## Exercise brief:
Among the records that follow, find the line with "Il corso della natur" and the line with "articoli 6-8". Set down those lines and all lines between them exactly, without adding anything.

Page-level text extractions
-.-.-
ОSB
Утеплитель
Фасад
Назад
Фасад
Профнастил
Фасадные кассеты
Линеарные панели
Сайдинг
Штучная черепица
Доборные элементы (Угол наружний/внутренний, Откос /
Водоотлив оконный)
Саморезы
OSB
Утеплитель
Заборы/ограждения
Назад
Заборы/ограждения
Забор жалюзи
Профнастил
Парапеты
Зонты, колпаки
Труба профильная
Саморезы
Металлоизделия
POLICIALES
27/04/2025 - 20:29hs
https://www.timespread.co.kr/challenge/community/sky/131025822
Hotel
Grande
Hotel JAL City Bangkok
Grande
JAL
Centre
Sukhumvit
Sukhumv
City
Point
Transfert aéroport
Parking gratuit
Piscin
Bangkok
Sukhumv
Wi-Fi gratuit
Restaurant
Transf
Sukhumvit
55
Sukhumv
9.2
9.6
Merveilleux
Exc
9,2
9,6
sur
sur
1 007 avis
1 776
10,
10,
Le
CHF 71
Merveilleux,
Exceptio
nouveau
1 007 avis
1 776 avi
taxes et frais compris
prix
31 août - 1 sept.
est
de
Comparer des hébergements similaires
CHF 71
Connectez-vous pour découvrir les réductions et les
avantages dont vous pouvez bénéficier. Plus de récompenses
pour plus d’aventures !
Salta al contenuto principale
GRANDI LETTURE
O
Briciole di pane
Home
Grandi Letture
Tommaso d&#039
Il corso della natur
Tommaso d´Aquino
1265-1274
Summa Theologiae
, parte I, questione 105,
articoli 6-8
-.-.-
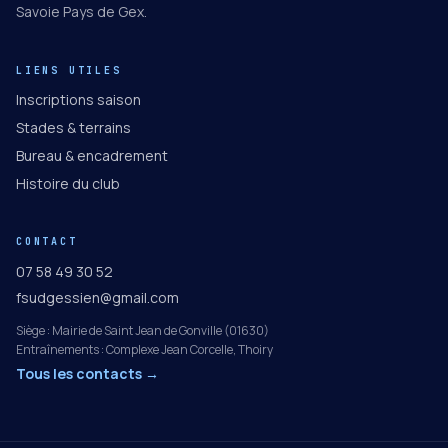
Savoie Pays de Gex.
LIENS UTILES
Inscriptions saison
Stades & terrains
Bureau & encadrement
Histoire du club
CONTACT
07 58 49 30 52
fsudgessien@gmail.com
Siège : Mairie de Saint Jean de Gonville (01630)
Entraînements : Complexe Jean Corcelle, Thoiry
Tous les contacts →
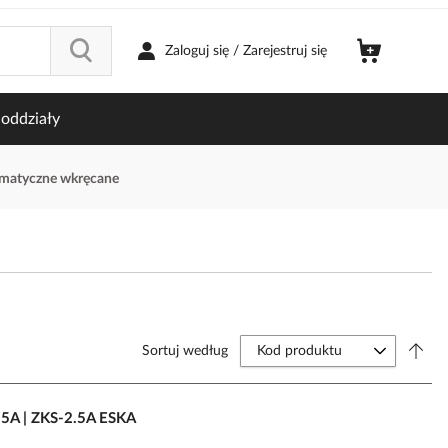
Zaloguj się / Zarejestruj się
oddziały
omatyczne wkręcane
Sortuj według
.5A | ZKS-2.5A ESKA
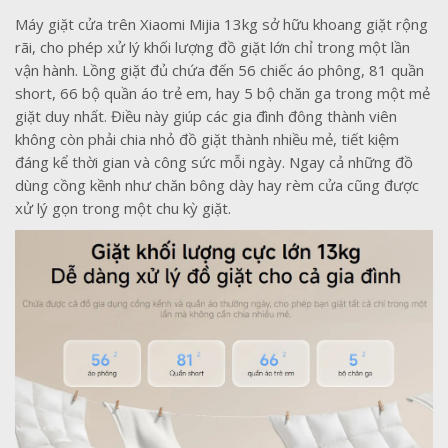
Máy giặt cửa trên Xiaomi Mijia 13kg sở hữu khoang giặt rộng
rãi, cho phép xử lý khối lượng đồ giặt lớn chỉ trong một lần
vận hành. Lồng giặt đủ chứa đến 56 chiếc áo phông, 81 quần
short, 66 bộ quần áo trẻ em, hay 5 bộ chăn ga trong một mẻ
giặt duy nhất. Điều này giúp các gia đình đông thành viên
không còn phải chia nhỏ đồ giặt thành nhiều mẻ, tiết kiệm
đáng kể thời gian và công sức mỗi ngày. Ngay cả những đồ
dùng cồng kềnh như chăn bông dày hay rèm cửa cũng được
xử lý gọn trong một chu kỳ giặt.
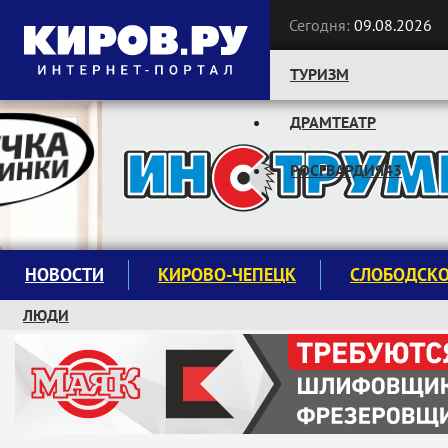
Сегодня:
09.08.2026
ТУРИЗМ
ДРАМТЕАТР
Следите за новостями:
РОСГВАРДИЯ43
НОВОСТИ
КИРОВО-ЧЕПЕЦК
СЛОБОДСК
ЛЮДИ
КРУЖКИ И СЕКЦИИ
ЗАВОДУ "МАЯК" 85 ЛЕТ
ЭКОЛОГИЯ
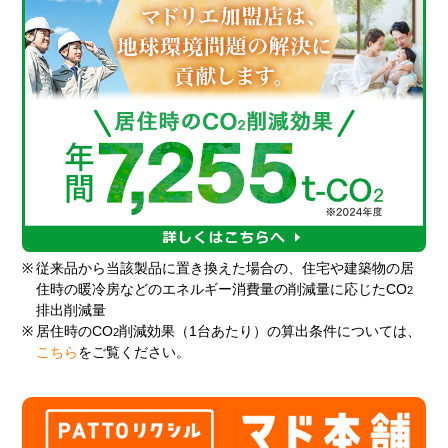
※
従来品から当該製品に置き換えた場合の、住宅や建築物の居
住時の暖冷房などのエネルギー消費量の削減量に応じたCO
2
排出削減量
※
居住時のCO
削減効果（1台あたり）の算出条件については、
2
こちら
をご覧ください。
-.-.-
## Solved problem:
Il corso della natur
Tommaso d´Aquino
1265-1274
Summa Theologiae
, parte I, questione 105,
articoli 6-8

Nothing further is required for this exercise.